■ **INFORMATION SHOWN**:

####

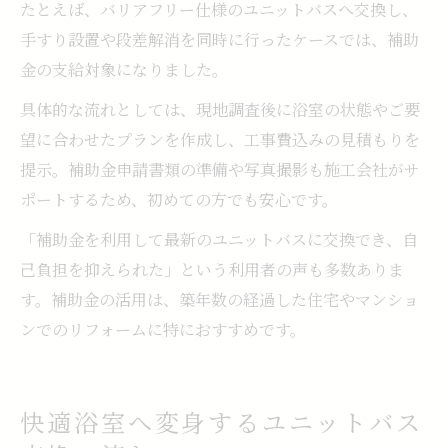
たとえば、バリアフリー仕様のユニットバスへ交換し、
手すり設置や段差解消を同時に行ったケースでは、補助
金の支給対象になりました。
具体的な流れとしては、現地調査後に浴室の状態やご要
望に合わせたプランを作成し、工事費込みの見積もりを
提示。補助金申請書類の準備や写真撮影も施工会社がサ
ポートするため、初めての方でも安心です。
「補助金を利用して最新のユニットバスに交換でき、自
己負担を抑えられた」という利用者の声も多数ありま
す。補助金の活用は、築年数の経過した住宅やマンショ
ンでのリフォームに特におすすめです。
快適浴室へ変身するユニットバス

####

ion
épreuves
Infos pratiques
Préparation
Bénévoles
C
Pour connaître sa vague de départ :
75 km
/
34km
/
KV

####

■ **WHAT NEEDS TO BE DONE**: Reproduce, character for character, only the lines of the preceding data that start at the line with "す。補助金の活用は、築年数の経過した住宅やマンショ" and end at the line with "快適浴室へ変身するユニットバス", both included.

■ **TASK OUTPUT**:
す。補助金の活用は、築年数の経過した住宅やマンショ
ンでのリフォームに特におすすめです。
快適浴室へ変身するユニットバス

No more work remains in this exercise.